*** EXTRACTED DATA ***

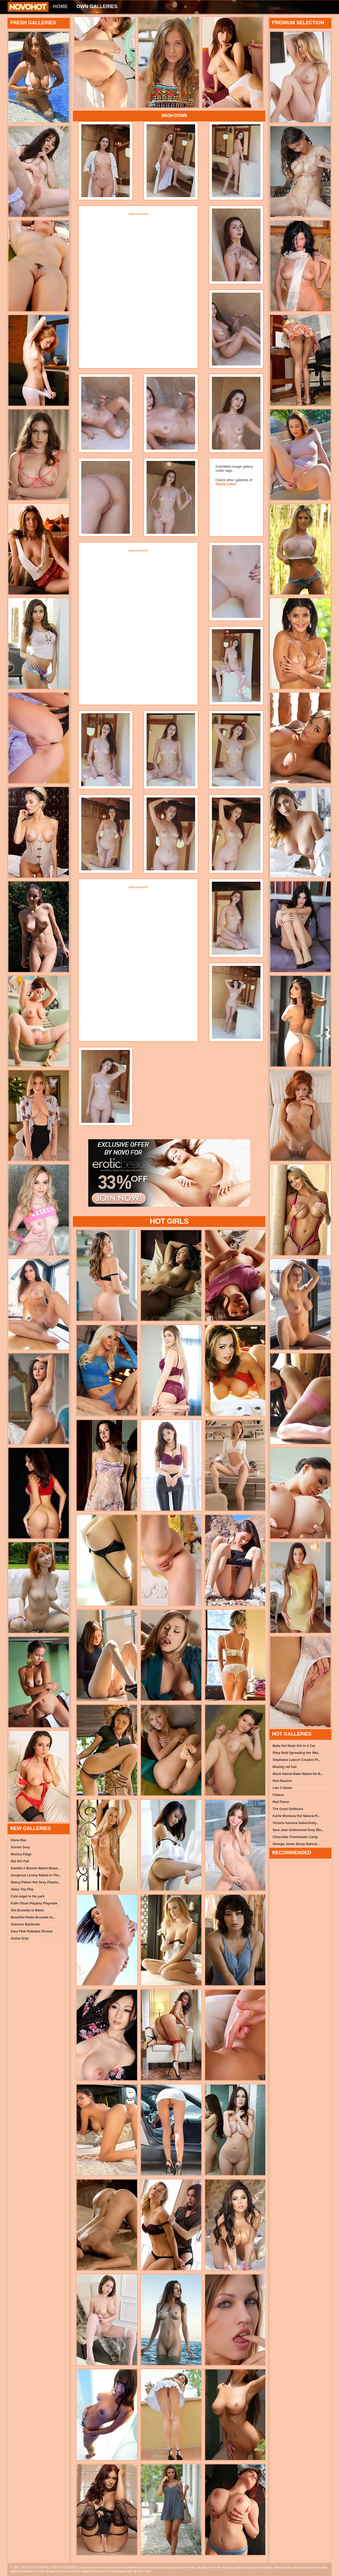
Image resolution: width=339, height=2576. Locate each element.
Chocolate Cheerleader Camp (295, 1837)
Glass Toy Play (22, 1889)
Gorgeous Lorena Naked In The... (36, 1875)
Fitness (278, 1795)
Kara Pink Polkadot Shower (32, 1931)
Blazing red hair (285, 1767)
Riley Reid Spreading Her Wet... (297, 1753)
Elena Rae (18, 1840)
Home (60, 6)
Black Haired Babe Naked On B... (298, 1774)
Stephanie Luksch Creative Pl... (297, 1760)
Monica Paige (21, 1854)
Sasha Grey (20, 1938)
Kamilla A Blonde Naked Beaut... (35, 1868)
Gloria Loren (225, 484)
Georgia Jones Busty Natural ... (297, 1844)
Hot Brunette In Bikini (27, 1910)
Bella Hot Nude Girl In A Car (294, 1746)
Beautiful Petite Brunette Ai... (33, 1917)
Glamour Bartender (25, 1924)
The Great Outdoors (288, 1809)
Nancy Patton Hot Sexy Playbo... (35, 1882)
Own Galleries (96, 6)
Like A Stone (282, 1788)
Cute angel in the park (28, 1896)
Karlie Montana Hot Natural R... (296, 1816)
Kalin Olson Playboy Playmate (34, 1903)
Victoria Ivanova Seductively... (296, 1823)
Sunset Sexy (20, 1847)
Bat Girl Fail (20, 1861)
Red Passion (282, 1781)
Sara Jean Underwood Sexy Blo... (298, 1830)
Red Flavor (281, 1802)
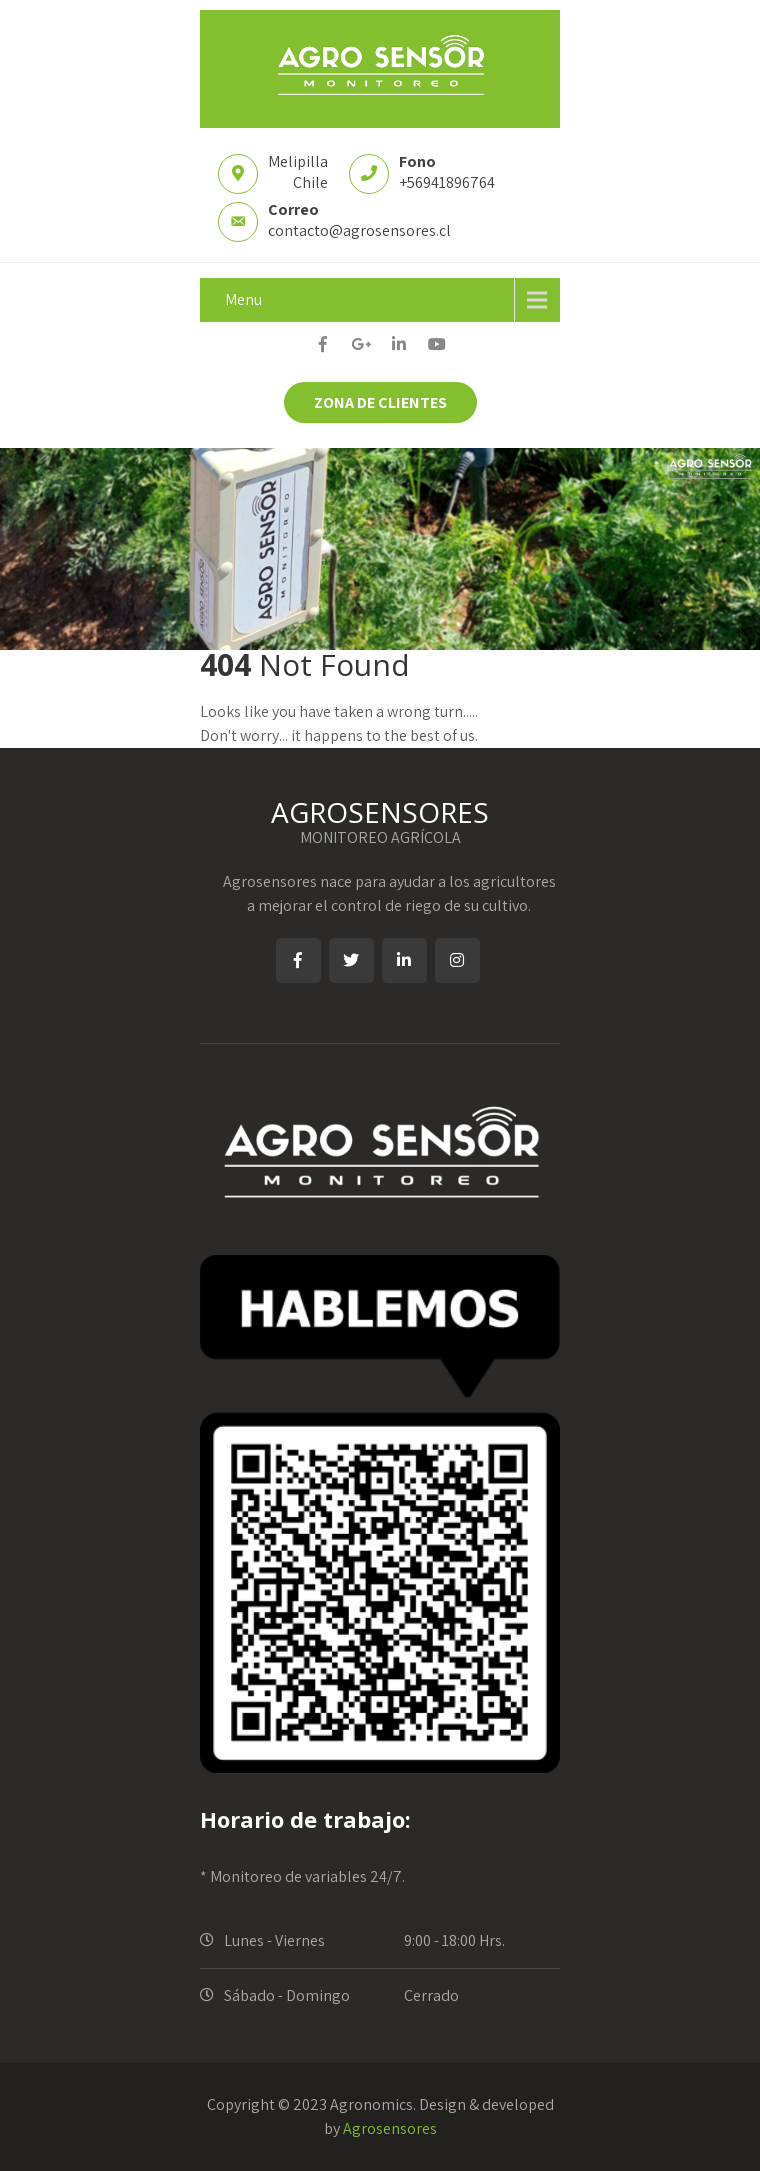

*** End of EXTRACTED DATA ***

=== AIM OF THE TASK ===
Could you retype each line of the material above exactly, skipping the pictures?

=== EXPECTED ANSWER ===
Image resolution: width=339, height=2576. Locate each element.
Chocolate Cheerleader Camp (295, 1837)
Glass Toy Play (22, 1889)
Gorgeous Lorena Naked In The... (36, 1875)
Fitness (278, 1795)
Kara Pink Polkadot Shower (32, 1931)
Blazing red hair (285, 1767)
Riley Reid Spreading Her Wet... (297, 1753)
Elena Rae (18, 1840)
Home (60, 6)
Black Haired Babe Naked On B... (298, 1774)
Stephanie Luksch Creative Pl... (297, 1760)
Monica Paige (21, 1854)
Sasha Grey (20, 1938)
Kamilla A Blonde Naked Beaut... (35, 1868)
Gloria Loren (225, 484)
Georgia Jones Busty Natural ... (297, 1844)
Hot Brunette In Bikini (27, 1910)
Bella Hot Nude Girl In A Car (294, 1746)
Beautiful Petite Brunette Ai... (33, 1917)
Glamour Bartender (25, 1924)
The Great Outdoors (288, 1809)
Nancy Patton Hot Sexy Playbo... (35, 1882)
Own Galleries (96, 6)
Like A Stone (282, 1788)
Cute angel in the park (28, 1896)
Karlie Montana Hot Natural R... (296, 1816)
Kalin Olson Playboy Playmate (34, 1903)
Victoria Ivanova Seductively... (296, 1823)
Sunset Sexy (20, 1847)
Bat Girl Fail (20, 1861)
Red Passion (282, 1781)
Sara Jean Underwood Sexy Blo... (298, 1830)
Red Flavor (281, 1802)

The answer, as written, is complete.